That sea level rise driven by global warming will soon make low-lying island nations uninhabitable has been widely publicized and readily accepted. In 2009, then-President Mohamed Nasheed of the Maldives held a cabinet meeting underwater in full scuba gear to raise global awareness of the threat of climate change. (The underwater meeting later became the core of a documentary film, The Island President, released just as Nasheed was deposed.) That same year, the U.N. High Commissioner for Refugees reported that
The entire populations of low-lying States such as the Maldives, Tuvalu, Kiribati and the Marshall
Islands may in future be obliged to leave their own country as a result of climate change
and that those states might even cease to exist as their lands were swamped. This year, densely populated Kiribati acquired about 5600 acres on Fiji as a potential refuge from rising seas.
Certainly these fears are understandable.
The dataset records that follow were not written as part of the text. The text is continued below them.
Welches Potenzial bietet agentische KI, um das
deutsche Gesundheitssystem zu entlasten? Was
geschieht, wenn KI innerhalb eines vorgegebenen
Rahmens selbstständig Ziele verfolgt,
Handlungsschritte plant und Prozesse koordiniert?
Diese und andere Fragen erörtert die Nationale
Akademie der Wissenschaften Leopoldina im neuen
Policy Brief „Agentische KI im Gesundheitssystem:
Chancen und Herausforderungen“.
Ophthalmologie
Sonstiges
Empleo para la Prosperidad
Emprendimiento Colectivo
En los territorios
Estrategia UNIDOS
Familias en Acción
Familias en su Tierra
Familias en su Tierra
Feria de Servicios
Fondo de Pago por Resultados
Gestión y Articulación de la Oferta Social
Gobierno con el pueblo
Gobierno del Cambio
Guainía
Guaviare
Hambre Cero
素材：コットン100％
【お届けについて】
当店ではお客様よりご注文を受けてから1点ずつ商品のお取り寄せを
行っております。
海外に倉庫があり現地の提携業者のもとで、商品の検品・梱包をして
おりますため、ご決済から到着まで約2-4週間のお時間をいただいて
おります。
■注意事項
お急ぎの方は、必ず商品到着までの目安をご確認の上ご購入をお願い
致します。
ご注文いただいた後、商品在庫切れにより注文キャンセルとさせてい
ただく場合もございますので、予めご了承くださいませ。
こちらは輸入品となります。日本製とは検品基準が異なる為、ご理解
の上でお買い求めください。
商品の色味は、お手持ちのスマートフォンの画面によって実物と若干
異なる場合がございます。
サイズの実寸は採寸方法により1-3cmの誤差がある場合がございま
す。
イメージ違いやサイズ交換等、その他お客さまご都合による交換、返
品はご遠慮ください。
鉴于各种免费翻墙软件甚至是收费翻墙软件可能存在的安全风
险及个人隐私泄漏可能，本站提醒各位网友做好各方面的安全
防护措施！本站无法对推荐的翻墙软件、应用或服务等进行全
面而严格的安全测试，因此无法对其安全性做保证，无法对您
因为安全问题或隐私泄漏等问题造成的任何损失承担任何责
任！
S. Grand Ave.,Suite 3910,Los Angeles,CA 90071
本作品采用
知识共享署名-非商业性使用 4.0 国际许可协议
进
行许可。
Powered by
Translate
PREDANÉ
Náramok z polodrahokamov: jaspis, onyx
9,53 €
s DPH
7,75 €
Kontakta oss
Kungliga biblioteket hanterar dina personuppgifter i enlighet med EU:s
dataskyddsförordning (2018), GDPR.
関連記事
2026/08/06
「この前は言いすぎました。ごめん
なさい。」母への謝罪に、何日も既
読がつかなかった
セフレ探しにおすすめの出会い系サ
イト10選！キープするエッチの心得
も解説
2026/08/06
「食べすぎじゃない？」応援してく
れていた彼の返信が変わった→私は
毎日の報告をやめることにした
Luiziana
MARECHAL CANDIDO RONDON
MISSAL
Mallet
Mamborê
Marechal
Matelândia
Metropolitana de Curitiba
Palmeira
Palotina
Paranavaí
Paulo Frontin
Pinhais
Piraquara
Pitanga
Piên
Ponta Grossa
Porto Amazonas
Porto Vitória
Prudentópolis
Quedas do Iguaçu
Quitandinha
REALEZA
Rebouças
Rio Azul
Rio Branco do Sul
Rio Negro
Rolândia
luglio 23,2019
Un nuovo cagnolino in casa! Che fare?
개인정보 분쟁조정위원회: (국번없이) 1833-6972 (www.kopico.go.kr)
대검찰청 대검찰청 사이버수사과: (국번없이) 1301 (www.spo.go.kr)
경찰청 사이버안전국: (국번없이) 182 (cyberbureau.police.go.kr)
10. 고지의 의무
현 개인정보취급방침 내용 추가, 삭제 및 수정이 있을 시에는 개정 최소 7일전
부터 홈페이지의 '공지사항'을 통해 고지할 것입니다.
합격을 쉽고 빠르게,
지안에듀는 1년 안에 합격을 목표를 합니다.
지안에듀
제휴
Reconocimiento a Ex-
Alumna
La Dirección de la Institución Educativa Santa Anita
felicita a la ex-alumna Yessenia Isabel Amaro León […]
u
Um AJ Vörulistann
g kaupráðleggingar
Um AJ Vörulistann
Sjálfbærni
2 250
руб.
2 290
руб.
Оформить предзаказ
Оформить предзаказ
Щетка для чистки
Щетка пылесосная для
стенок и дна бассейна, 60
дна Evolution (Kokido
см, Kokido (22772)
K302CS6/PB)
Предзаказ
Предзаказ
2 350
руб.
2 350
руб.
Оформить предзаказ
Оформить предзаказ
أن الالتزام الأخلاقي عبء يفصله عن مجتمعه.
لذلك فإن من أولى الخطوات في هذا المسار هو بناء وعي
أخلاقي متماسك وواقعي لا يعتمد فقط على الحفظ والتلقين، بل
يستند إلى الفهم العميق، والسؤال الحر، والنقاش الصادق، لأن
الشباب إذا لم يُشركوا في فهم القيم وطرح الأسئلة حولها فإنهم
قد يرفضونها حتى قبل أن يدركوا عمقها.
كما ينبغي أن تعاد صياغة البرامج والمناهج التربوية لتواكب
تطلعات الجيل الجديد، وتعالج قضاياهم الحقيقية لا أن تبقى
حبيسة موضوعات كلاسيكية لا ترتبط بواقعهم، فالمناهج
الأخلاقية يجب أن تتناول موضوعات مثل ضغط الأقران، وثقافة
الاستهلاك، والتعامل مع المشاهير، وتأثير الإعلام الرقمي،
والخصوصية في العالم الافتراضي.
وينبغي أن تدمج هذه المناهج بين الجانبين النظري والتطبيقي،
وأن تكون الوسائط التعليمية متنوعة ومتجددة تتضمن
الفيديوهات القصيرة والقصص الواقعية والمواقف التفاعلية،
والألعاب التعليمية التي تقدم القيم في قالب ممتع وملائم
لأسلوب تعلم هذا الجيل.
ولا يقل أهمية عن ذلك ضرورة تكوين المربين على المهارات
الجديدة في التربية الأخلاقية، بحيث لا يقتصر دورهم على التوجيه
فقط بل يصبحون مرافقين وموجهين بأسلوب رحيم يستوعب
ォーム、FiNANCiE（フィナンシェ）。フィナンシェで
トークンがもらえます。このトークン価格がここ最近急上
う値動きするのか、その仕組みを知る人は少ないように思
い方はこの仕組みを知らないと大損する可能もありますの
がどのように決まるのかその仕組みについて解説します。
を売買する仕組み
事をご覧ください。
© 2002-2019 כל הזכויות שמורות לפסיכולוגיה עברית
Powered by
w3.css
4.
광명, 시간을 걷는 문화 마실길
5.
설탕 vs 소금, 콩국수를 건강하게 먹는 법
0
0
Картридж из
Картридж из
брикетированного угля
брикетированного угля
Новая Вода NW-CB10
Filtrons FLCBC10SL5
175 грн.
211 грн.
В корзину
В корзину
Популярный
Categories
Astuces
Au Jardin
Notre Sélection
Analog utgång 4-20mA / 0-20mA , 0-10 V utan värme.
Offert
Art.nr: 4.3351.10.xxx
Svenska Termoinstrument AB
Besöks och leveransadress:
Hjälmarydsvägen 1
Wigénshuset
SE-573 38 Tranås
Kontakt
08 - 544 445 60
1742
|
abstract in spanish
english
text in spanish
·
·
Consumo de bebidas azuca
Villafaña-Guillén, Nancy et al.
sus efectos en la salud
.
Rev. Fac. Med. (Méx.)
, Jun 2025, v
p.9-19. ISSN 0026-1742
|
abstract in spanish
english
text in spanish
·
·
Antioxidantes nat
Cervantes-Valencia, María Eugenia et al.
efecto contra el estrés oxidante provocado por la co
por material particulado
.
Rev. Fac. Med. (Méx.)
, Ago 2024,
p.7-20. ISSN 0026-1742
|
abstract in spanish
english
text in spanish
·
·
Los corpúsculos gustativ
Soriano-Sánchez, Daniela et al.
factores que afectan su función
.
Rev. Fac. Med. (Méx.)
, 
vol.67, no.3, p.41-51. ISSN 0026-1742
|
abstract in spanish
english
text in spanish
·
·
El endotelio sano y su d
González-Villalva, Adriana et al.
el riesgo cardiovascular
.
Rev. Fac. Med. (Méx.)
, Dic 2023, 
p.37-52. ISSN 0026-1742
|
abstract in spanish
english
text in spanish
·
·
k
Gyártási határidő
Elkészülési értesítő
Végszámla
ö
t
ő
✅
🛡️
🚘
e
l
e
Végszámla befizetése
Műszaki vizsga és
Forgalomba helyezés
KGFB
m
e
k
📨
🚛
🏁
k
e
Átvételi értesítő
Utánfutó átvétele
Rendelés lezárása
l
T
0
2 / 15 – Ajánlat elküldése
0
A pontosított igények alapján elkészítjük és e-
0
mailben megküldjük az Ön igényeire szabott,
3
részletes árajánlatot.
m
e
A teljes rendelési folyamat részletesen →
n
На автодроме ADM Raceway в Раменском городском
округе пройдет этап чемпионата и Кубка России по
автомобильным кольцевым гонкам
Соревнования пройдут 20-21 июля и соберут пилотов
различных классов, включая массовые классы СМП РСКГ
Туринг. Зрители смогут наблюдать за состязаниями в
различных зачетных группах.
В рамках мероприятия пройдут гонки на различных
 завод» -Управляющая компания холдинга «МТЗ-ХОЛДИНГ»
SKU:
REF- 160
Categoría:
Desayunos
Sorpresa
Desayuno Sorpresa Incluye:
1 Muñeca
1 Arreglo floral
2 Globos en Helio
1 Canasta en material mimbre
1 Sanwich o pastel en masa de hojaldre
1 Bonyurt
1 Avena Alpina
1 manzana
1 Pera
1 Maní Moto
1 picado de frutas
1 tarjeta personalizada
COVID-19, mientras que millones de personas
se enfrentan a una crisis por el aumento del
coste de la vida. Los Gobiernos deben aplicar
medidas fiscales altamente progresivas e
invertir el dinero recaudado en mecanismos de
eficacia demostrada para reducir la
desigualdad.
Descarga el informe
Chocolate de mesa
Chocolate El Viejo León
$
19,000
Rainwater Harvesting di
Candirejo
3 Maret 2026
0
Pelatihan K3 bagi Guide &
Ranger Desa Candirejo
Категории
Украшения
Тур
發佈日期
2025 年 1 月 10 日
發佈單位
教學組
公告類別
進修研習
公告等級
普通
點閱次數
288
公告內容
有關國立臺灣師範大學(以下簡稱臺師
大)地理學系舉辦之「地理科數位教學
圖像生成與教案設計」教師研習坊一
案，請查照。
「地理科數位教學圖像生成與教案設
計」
The IPCC currently projects that seas will rise up to 1 meter this century. The average elevation of Tuvalu is roughly 2 meters above current sea level; the Maldives sit even lower. As the picture above shows, some parts of both nations have disappeared under the sea in recent decades.
This looks like a classic case of environmental injustice — the small island nations are responsible for less than 1% of global emissions, so there is no way they can make a dent in sea level rise on their own. And they are very poor, so they can’t afford the kind of infrastructure that might in theory someday protect, say, New York City against the worst impacts of a rising sea.
But the story is apparently not quite as simple as it appears. Science magazine reported last month (subscription required) that many scientists think the ocean won’t necessarily close over small island nations. Turns out that, under ideal conditions, the coral reefs that support these islands
can grow 10 to 15 millimeters a year — faster than the sea-level rise expected to occur later this century.
That’s the good news. The bad news is that conditions are by no means ideal, as powerfully illustrated by newly submerged land, flooding, and salt water intrusion. Everyone agrees that populations on many parts of these low lying islands are indeed vulnerable to erosion and storm surges.
But even so there may be some good news. If the problems, serious and real as they are, don’t result from global warming, then local measures might actually have some tangible effect against them. And indeed, that’s one conclusion of the Science piece: coastal erosion, say both academic scientists interviewed for the story and some Kiribati officials, is largely attributable to local human activities such as poor shoreline management and development of marginal lands. Those, of course, are not easy or costless to prevent, but with some help from wealthier nations they may be considerably more tractable than global greenhouse emissions.